Before downloading any fancy software let’s talk about an essential FREE app, the Amazon Seller app. I have all of my scouters AND listers (people that list books for me, we’ll get into that later) download this app because it’s magical. It can scan the COVER of a book. This is helpful for books that have no barcode. This technology is really crazy, it’s a great party trick to show people this app in action.
The above picture shows what you will be looking at after scanning (either the cover or the barcode) a book with the Amazon Seller app. It will pull up the listing for the book. Look at the sales rank for the book. The sales rank is literally the ranking of the book according to Amazon’s algorithm. Sales rank is like golf, the lower the score the better. A sales rank of 1 means that it’s currently the BEST book selling on Amazon. A sales rank of 20,000,000 means its the twenty-millionth ranked book on Amazon. Books between 1 and 1,000,000 are usually pretty good. I’ve heard that a book with a 1,000,000 rank sells about 12 times a year on average, so about once a month.
Any books over 1,000,000 deserve speculation. Sometimes 1,000,000 books have NEVER sold. Sometimes 1,000,000 ranked books sell all the time (I know… confusing as shit).
That’s where these third party apps come into play. I use ScoutIQ because the dude who made it, Caleb Roth, is purely a book guy. I learned and continue to learn so much from this man, so I support him by using his software. Head over to his website thebookflipper.com for some platinum nuggets of knowledge. There’s another book scouting app up to par with ScoutIQ called Scoutly. I actually started out with this app. Don’t get me wrong, it works great, but the customer service kinda sucks.
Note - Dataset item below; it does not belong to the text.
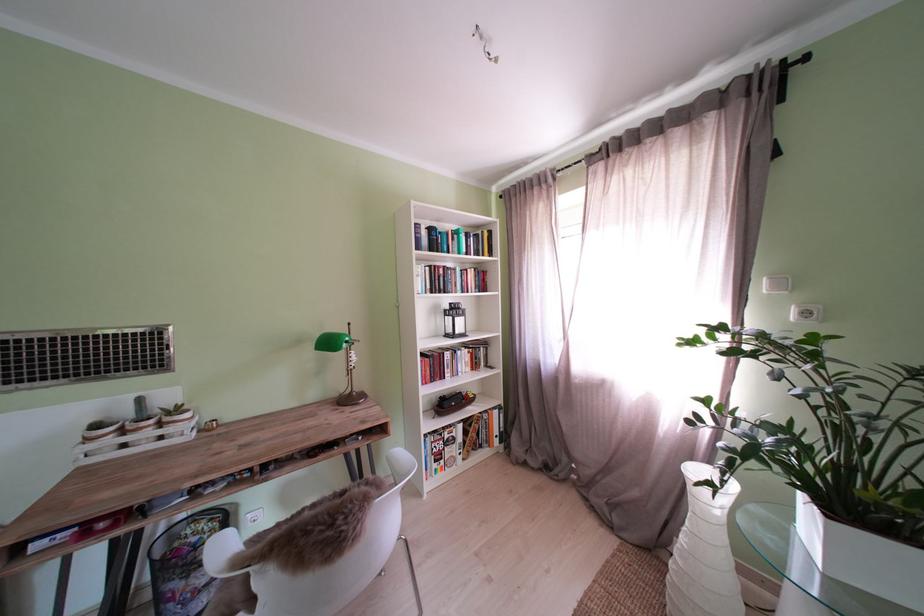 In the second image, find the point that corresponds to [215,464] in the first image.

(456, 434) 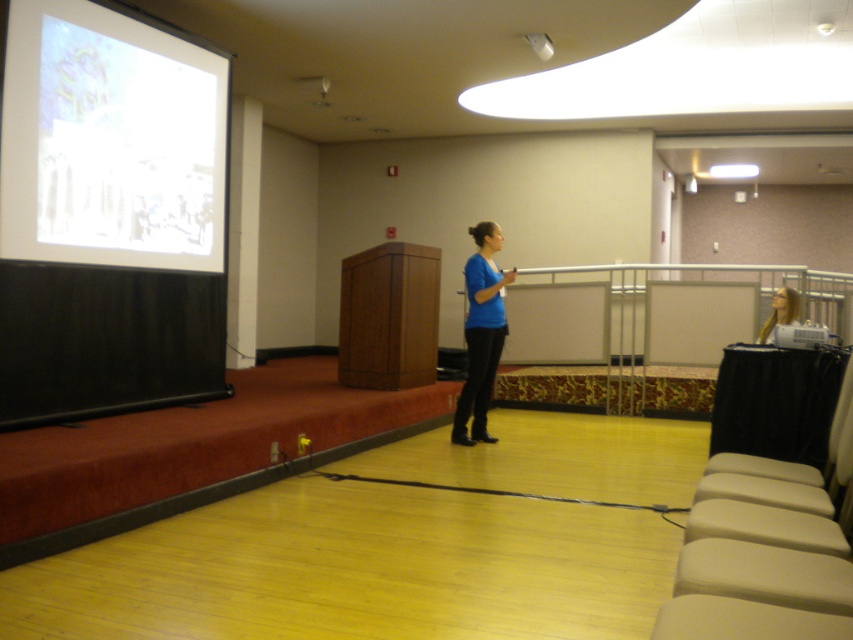 Is point (28, 93) less distant than point (816, 339)?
They do this thing where they’ll boot you off their software if you sign in to another phone and won’t let you get access to your account for over 24 hours. ScoutIQ has more grace when it comes to logging in different devices with the same account, but they will boot you after a few switches as well. It’s understandable why these softwares do this, because otherwise everyone in the country would use the same login (I know I would for sure). In my experience the difference between ScoutIQ and Scoutly is the response time and flexibility. ScoutIQ will allow you to have 10 active accounts at a deeply discounted rate if you contact customer service and explain your situation to them (maybe you have ten teenagers scouting your city and you want a cheaper rate for each subscription).
Without further adieu, I will elaborate on the power of sourcing apps.
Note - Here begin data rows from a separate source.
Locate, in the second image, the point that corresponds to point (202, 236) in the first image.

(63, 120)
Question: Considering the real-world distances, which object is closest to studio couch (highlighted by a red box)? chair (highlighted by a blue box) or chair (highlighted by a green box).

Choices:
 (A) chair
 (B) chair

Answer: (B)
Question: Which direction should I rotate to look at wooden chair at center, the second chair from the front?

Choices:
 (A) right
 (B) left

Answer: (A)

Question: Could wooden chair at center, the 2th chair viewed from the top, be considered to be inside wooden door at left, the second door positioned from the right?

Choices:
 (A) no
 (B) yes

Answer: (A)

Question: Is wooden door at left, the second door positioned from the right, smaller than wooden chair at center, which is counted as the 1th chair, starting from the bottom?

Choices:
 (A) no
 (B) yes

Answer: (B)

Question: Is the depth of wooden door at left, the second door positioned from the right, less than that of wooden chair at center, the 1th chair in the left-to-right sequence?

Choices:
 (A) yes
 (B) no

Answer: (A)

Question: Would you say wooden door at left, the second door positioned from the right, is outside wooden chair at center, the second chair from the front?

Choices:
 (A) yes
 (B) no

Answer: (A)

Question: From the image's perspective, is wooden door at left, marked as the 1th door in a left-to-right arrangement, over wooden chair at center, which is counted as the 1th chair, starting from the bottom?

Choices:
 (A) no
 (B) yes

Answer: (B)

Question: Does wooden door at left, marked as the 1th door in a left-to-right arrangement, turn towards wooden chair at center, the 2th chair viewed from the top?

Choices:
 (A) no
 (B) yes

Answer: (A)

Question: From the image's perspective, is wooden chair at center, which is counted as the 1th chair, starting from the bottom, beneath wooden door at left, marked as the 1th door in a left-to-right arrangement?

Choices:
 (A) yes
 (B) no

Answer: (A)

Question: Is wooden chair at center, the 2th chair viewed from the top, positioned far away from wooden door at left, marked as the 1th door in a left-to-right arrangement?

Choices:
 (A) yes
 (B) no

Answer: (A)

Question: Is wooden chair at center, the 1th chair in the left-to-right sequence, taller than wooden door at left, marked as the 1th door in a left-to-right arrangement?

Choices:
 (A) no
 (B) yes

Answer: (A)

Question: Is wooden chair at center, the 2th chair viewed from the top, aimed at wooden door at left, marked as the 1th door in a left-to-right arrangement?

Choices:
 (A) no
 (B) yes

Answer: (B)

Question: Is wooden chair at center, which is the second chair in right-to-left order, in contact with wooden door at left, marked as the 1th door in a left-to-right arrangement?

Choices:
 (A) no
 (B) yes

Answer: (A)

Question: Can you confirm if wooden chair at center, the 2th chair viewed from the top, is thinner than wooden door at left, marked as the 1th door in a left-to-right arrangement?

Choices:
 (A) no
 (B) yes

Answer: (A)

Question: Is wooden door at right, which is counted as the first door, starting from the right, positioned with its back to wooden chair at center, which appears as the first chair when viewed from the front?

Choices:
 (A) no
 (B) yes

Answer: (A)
ScoutIQ comes with default triggers starting at $2.50 profit. You can use your phone’s camera with this app to scan the barcodes, but honestly that’s a pain in the ass. Many of the gurus recommend you start scanning with your phone (instead of a scanner) first to get a taste of sourcing , but I completely disagree. If you don’t blow your brains out at your first library or Goodwill at the lack of efficiency of this technique, consider yourself blessed. That being said, I recommend using a Bluetooth scanner. The one I recommend is the Nadamoo, its only $60 right now. Most of the gurus will recommend the KDC 200i and the OPT, but then again most of the gurus have built a business where they are no longer in the “battle front” scanning actual books so they don’t know about the latest gadgets. These scanners are WAY overpriced (currently about 3-4 times the price of the Nadamoo new). You can find the KDC 200i and OPT on eBay for around $99-175 used with the KDC being slightly more expensive. Using a scanner will save you a couple seconds per book. This sounds arbitrary, but 1 second versus 2 seconds quickly changes to 1 hour versus 2. It’s obvious how using a Bluetooth scanner can pay for itself in a day.
Why choose ScoutIQ or Scoutly over other scanning apps?
There are other scanning apps that don’t have downloadable databases and you will spend 2-3 times as much time sourcing if you use them. Having a downloadable database also allows you to scan books in caves, dungeons, and when bars let out in populated areas and everyone is using their phone at once (my friend actually hustled a display book from an Italian restaurant once in New Jersey) . Your phone won’t be restricted to cellular data. It won’t need to look up every damn book on Amazon.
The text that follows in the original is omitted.